▸ **What you should do**
Of the lines in the data below, write out exactly those from the one holding "the CIT Secretary" through the one holding "and 970 deaths.", both included.

▸ **Items from a dataset**
+++++

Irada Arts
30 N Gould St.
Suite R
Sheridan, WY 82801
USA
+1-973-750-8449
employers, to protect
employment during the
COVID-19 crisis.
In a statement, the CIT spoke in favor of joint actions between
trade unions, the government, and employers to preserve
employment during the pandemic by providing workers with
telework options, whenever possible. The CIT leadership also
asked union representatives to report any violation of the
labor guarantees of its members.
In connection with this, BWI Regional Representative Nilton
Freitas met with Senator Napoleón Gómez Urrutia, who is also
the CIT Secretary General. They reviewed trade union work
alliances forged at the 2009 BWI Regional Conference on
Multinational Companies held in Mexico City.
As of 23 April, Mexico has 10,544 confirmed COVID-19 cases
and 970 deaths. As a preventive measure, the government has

+++++

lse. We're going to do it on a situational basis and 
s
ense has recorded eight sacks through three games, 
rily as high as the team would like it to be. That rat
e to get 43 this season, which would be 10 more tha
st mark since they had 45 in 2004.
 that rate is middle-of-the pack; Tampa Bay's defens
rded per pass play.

+++++

▸ **Task result**
the CIT Secretary General. They reviewed trade union work
alliances forged at the 2009 BWI Regional Conference on
Multinational Companies held in Mexico City.
As of 23 April, Mexico has 10,544 confirmed COVID-19 cases
and 970 deaths. As a preventive measure, the government has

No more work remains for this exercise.